Compared to the control subjects, DWR patients had no significant difference in the genotype distribution of HIF-1α rs11549465 C SNP (p = 0.079), however, DWR patients showed a significantly higher T allele frequency (p =0.011).
On the other hand, NPDR patients showed a significantly higher frequency of CT and TT genotypes with a decrease in CC genotype compared to both the control subjects (p <0.0001) and DWR patients (p = 0.01). NPDR patients had a significantly higher T allele frequency (p <0.0001), compared to both control and DWR groups. Additionally, PDR patients showed a significantly higher frequency of CT and TT genotypes with a reduction in CC genotype when compared to the control subjects (p <0.0001). The genotype distribution in PDR group showed no statistical significance compared to both DWR (p = 0.134) and NPDR (p = 0.558) groups. Regarding T allele frequency in the PDR group, it was significantly higher, compared to both the control individuals (p < 0.0001) and DWR patients (p = 0.03) with insignificant T allele frequency, compared to the NPDR group (p> 0.05).

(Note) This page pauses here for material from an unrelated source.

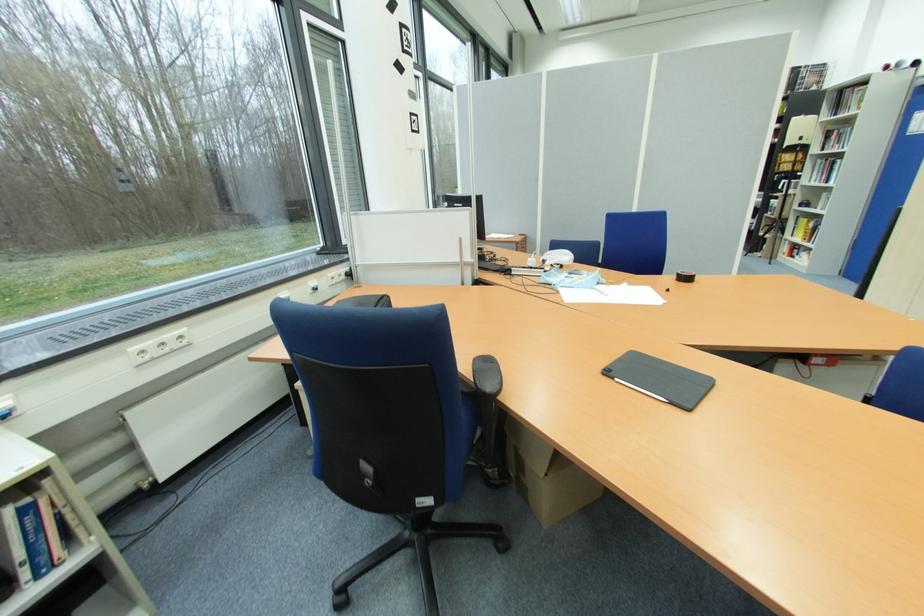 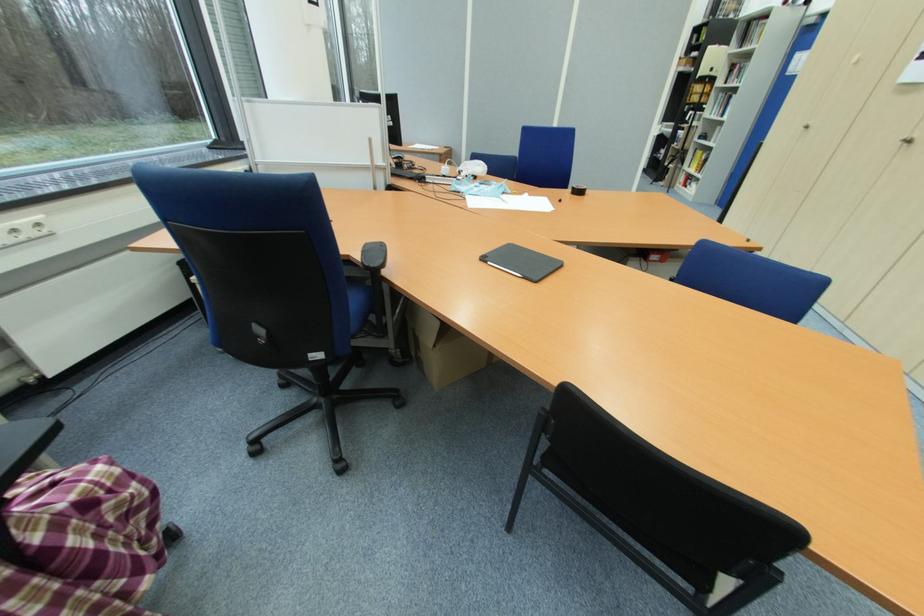 The point at (622,381) is marked in the first image. Where is the corresponding point in the second image?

Concerning VEGF rs3025039 C>T SNP, the results showed no significant difference in the genotype distribution and allele frequency either in the control, DWR, or NPDR groups. PDR patients had no significant difference (p> 0.05) in the genotype distribution when compared to the control, DWR, and NPDR groups. However, PDR patients showed a significantly higher T allele frequency (p = 0.003), compared to the control group, without statistical differences (p> 0.05), compared to DWR and NPDR groups.
As regards serum Levels of AGEP, VCAM-1, HIF-1α, VEGF, and CTRP3 in the different studied groups. Diabetic patients without retinopathy had significant elevations in the serum levels of AGEP (1077.60%, p< 0.0001) and VCAM-1 (223.29%, p< 0.0001) in association with a significant reduction in the serum level of CTRP3 (40.09%, p< 0.0001), compared to the control subjects. While the serum levels of both HIF-1α and VEGF showed no significant differences (p> 0.05), compared to the control group. Compared to the DWR group, both NPDR and PDR patients showed significant increases (p< 0.0001) in the serum levels of AGEP, VCAM-1, HIF-1α, VEGF, and a more pronounced significant reduction in the serum level of CTRP3 (p< 0.0001). By comparing the PDR group with the NPDR group, no significant changes were recorded in the serum levels of AGEP, VCAM-1, HIF-1α, and CTRP3. In addition, a more pronounced increase in the serum level of VEGF (10.02%, p = 0.041) was recorded in the PDR group.